I have just finished my first year of design studies at University and part of the module focused on sustainability. The word sustainable seems to be the word of the moment. A lot of people have heard of the word, but do not understand its significance. After reading and listening to many sources I consider sustainability to be preserving the planet (particularly nature) for the future, using the resources we already have and coming up with new ideas to keeps the world moving for example being self sufficient. Being sustainable does not have be restricted to age or class. You can be sustainable on a small scale for instance recycling, taking public transport and buying local produce. Even the smallest piece of land can be used to grow fruit and veg.
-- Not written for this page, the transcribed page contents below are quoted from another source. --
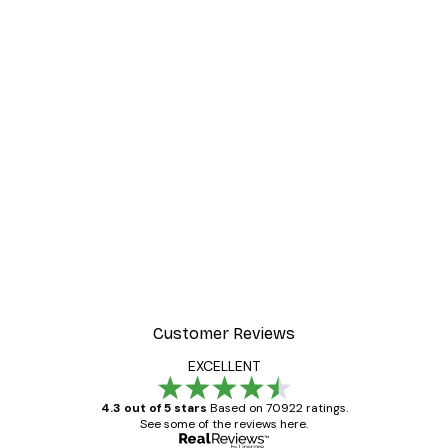
Customer Reviews
EXCELLENT
4.3 out of 5 stars
Based on 70922 ratings.
See some of the reviews here.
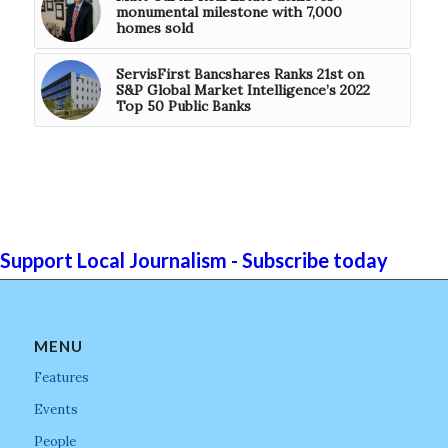
monumental milestone with 7,000
homes sold
ServisFirst Bancshares Ranks 21st on
S&P Global Market Intelligence’s 2022
Top 50 Public Banks
Support Local Journalism - Subscribe today
MENU
Features
Events
People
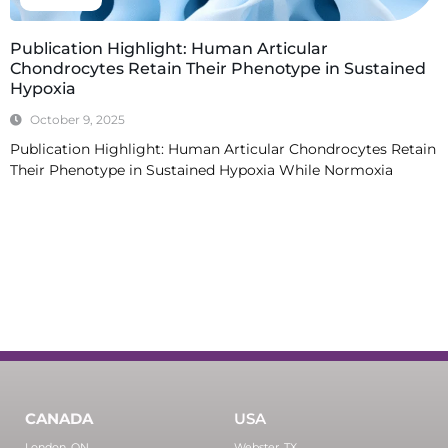
Publication Highlight: Human Articular
Chondrocytes Retain Their Phenotype in Sustained
Hypoxia
October 9, 2025
Publication Highlight: Human Articular Chondrocytes Retain
Their Phenotype in Sustained Hypoxia While Normoxia
Read More
CANADA
USA
London, ON
Webster, TX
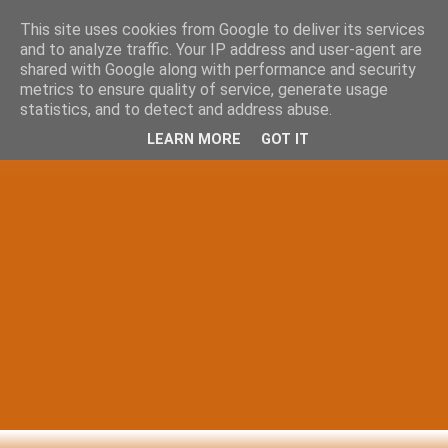
This site uses cookies from Google to deliver its services
and to analyze traffic. Your IP address and user-agent are
shared with Google along with performance and security
metrics to ensure quality of service, generate usage
statistics, and to detect and address abuse.
LEARN MORE
GOT IT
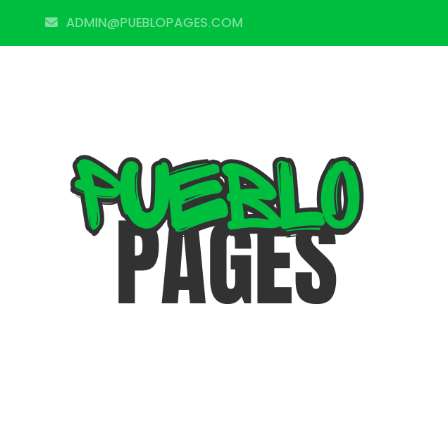
ADMIN@PUEBLOPAGES.COM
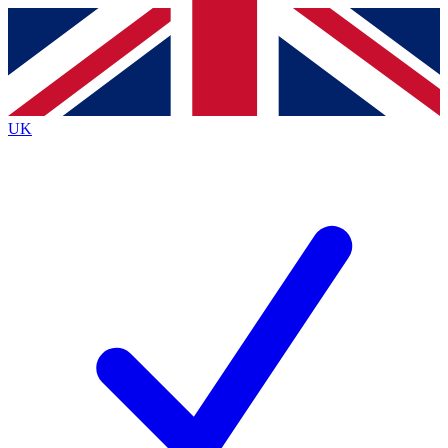
Contact me with news and offers from other Future
brands
By submitting your information you agree to the
Terms & Conditions
and
Privacy
Policy
and are aged 16 or over.
UK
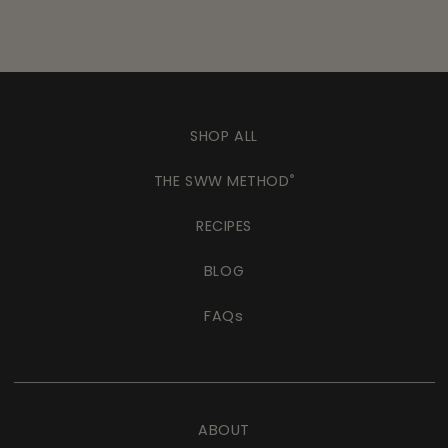
SHOP ALL
THE SWW METHOD
®
RECIPES
BLOG
FAQs
ABOUT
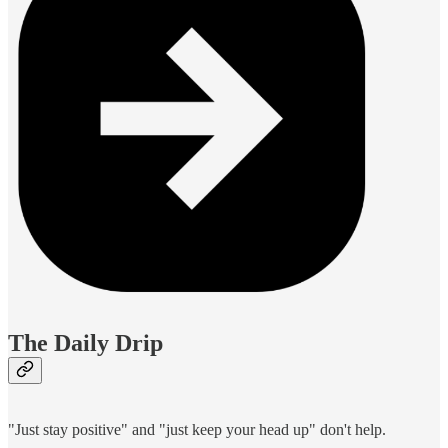
The Daily Drip
"Just stay positive" and "just keep your head up" don't help.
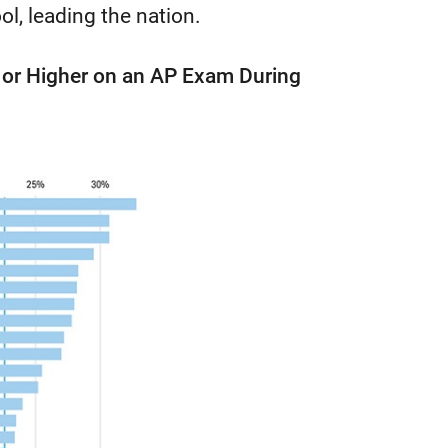
l, leading the nation.
3 or Higher on an AP Exam During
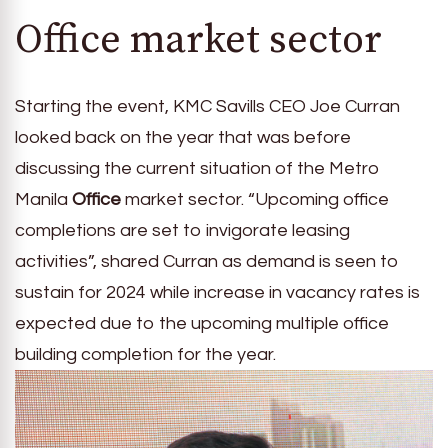
Office market sector
Starting the event, KMC Savills CEO Joe Curran
looked back on the year that was before
discussing the current situation of the Metro
Manila
Office
market sector. “Upcoming office
completions are set to invigorate leasing
activities”, shared Curran as demand is seen to
sustain for 2024 while increase in vacancy rates is
expected due to the upcoming multiple office
building completion for the year.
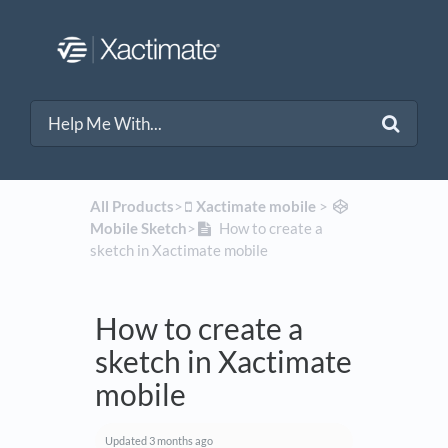
All Products
​>​
​Xactimate mobile
​ > ​
Mobile Sketch
​>​
How to create a
sketch in Xactimate mobile
How to create a
sketch in Xactimate
mobile
Updated
3 months ago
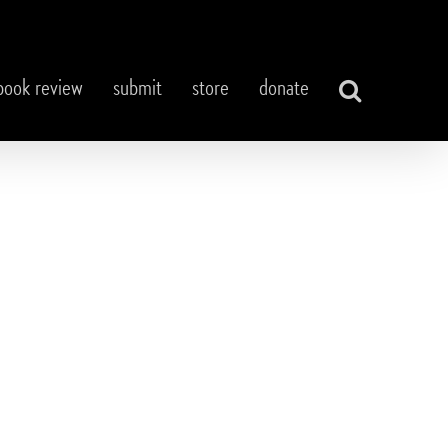
book review
submit
store
donate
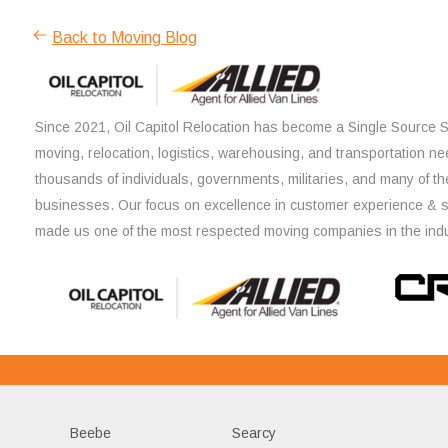
Back to Moving Blog
Since 2021, Oil Capitol Relocation has become a Single Source So
moving, relocation, logistics, warehousing, and transportation ne
thousands of individuals, governments, militaries, and many of th
businesses. Our focus on excellence in customer experience & 
made us one of the most respected moving companies in the indu
Beebe
Searcy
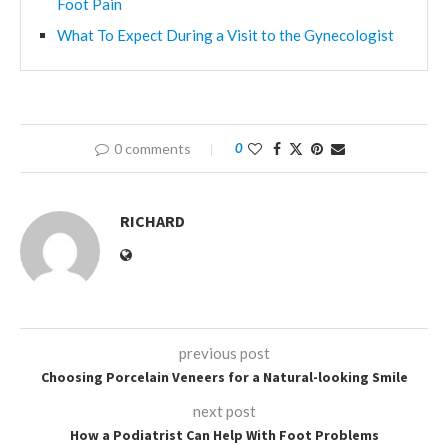
Foot Pain
What To Expect During a Visit to the Gynecologist
0 comments
0
RICHARD
previous post
Choosing Porcelain Veneers for a Natural-looking Smile
next post
How a Podiatrist Can Help With Foot Problems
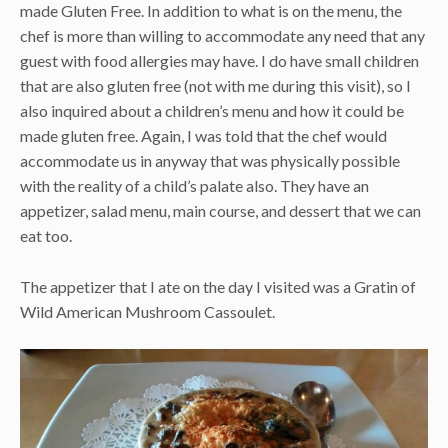
made Gluten Free. In addition to what is on the menu, the
chef is more than willing to accommodate any need that any
guest with food allergies may have. I do have small children
that are also gluten free (not with me during this visit), so I
also inquired about a children’s menu and how it could be
made gluten free. Again, I was told that the chef would
accommodate us in anyway that was physically possible
with the reality of a child’s palate also. They have an
appetizer, salad menu, main course, and dessert that we can
eat too.
The appetizer that I ate on the day I visited was a Gratin of
Wild American Mushroom Cassoulet.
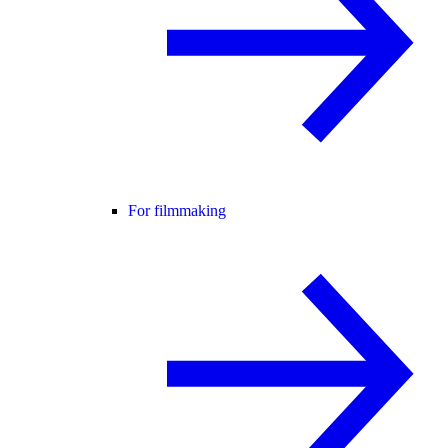
For filmmaking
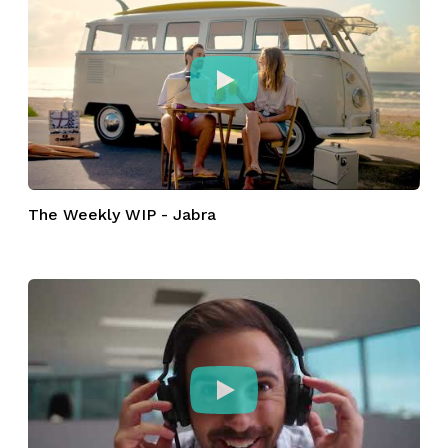
The Weekly WIP - Jabra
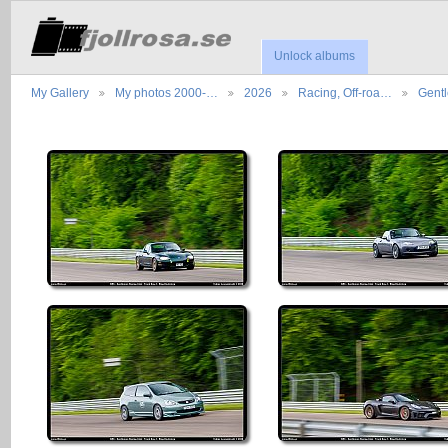
Unlock albums
My Gallery
My photos 2000-…
2026
Racing, Off-roa…
Gent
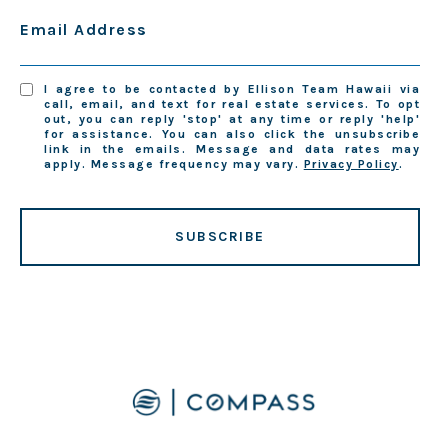
Email Address
I agree to be contacted by Ellison Team Hawaii via
call, email, and text for real estate services. To opt
out, you can reply 'stop' at any time or reply 'help'
for assistance. You can also click the unsubscribe
link in the emails. Message and data rates may
apply. Message frequency may vary.
Privacy Policy
.
SUBSCRIBE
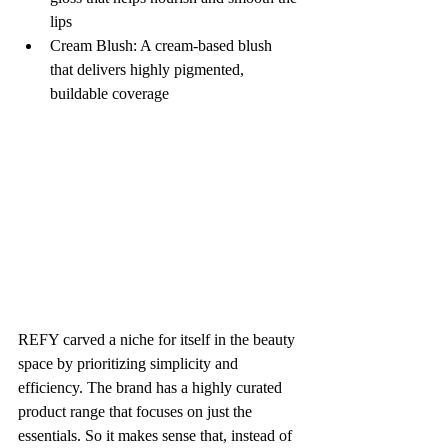
lips
Cream Blush: A cream-based blush 
that delivers highly pigmented, 
buildable coverage
REFY carved a niche for itself in the beauty 
space by prioritizing simplicity and 
efficiency. The brand has a highly curated 
product range that focuses on just the 
essentials. So it makes sense that, instead of 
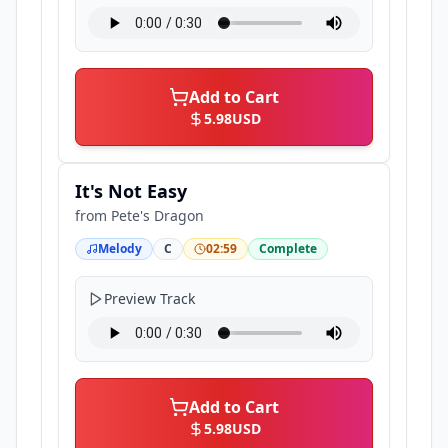
Add to Cart
5.98
USD
It's Not Easy
from
Pete's Dragon
Melody
C
02:59
Complete
Preview Track
Add to Cart
5.98
USD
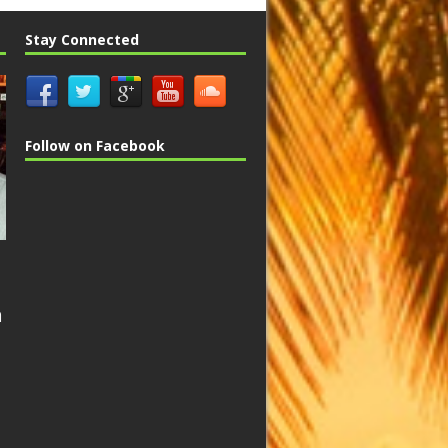
Stay Connected
Follow on Facebook
n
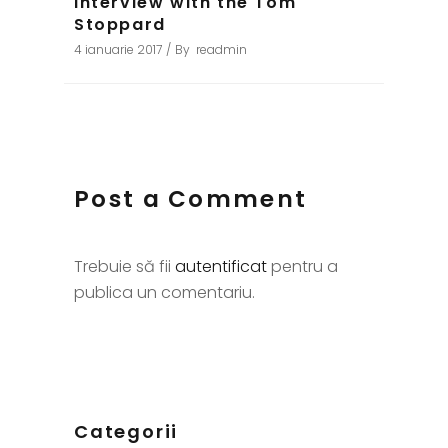
Interview with the Tom
Stoppard
4 ianuarie 2017
By
readmin
Post a Comment
Trebuie să fii
autentificat
pentru a
publica un comentariu.
Categorii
If everyone took these small changes on board it would change the planet, not significantly but would defiantly help. I believe that politicians could do a lot to make a significant change, especially in countries where there are less strict rules of issues such as pollution levels. We can do more especially on the food front. In the World Wars the citizens of Briton were successful at living off the land, using the resources they had, proving when forced in a situation you get your hands dirty and get on with it. I feel we have became lazy in that respect, it is too easy to go to the shop and buy food when you could be growing some of the food a lot cheaper at home.
Here is a picture of my Mam’s way of becoming more sustainable. I think it helps that she is a keen gardener and that our good neighbour Walter ‘over the fence’ is always on guard to help with any queries surrounding the leeks and tatties!